Klara (Claartje) van Aals
Begijnekade 10
Klara (Claartje) van Aals
Begijnekade 10, Utrecht
Klara van Aals werd op 14 september 2022 geboren in Utrecht, dochter van Izaak van Aals en Naatje de Leeuw. Ze noemde zichzelf Claartje en ondertekende haar brieven met die naam. Ze had ook een stiefzus, Marianne. Er zijn veel van Claartjes brieven bewaard gebleven. Op 23 december 1940 treedt ze in dienst bij de Joodse psychiatrische inrichting het Apeldoornsche Bosch. Als ze tijdens de oorlog de kans krijgt om onder te duiken, neemt ze die niet.
Claartje ging naar de lagere school aan de Hamburgerstraat. Daarnaast zit ze bij UZC, de Utrechtse Zwemclub. Als Claartje elf is, overlijdt haar moeder. Daar sprak ze zelden over. Claartje wilde al op haar zestiende de verpleging in, maar was nog te jong. Ze ging werken bij de Nederlandse Spoorwegen, waar ze Aagje Kaagman ontmoette. Ze werden beste vriendinnen en Claartje zou haar veel schrijven. Op 23 december 1940, als Claartje 18 is, gaat ze werken bij de psychiatrische inrichting het Apeldoornsche Bosch. Ze verhuist naar Apeldoorn. Ze schreef trouw naar Aagje en had een vriend, Arno.
Toen Claartje hoorde dat de instelling ontruimd zo worden, maakte ze een keuze. Ze had al een rugzak gekocht voor het geval ze naar Polen moest. Izaak had een onderduikadres geregeld voor zijn dochter, maar wilde niet dat Arno meeging. Claartje besloot daarop niet onder te duiken. Ze schrijft Aagje een afscheidsbrief:
"Apeldoorn, 21 januari 1943. Lieve Aag, Meiske schrik niet, maar vandaag gaan we foetsie. Waarheen weten we nog niet en wat er met de mensen gebeurt weten we ook niet. Het is een en al chaos. Ik zit op de gang te schrijven en ben idioot kalm. Ik had juist deze week een babystelletje gekocht voor je en hoop dat ik nog de gelegenheid heb het weg te sturen, maar ik zal zo veel mogelijk mijn best doen.

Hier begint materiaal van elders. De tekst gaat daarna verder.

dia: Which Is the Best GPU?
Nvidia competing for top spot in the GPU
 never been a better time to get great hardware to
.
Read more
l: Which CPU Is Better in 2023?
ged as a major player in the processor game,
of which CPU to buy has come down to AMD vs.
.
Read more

Aag, denk je eens even in: vijftienhonderd mensen – patiënten en personeel – worden zo maar weggehaald en je weet niet wat er met je gaat gebeuren. Haast de helft van het personeel is ondergedoken. We zitten nu op heel G met vijf zusters. Vannacht heb ik twee uur geslapen. Van drie tot vijf uur. Er slapen allemaal mannen boven en het is overal een zwijnekeet, dat snap je. Agie, alles moet ik achterlaten, alleen het hoogstnoodzakelijke kan ik meenemen. Wat zal er van ons worden? Het is net of ik dronken ben. Als ik wil kan ik duiken, maar ik voel me verplicht om met de mensen mee te gaan, want daar gaat je hart toch ook wel naar uit. En als ik Arno niet meer heb dan kan de rest me toch niets schelen. Agie, ik schei er mee uit. Claartje."
Alle patiënten zijn vermoord in Auschwitz. Claartje is met de rest van het personeel via Westerbork gedeporteerd. Daar kan ze nog één keer een brief aan Aagje schrijven. Op 5 februari 1943 wordt Claartje van Aals in Auschwitz vermoord. Ze is 20 jaar geworden.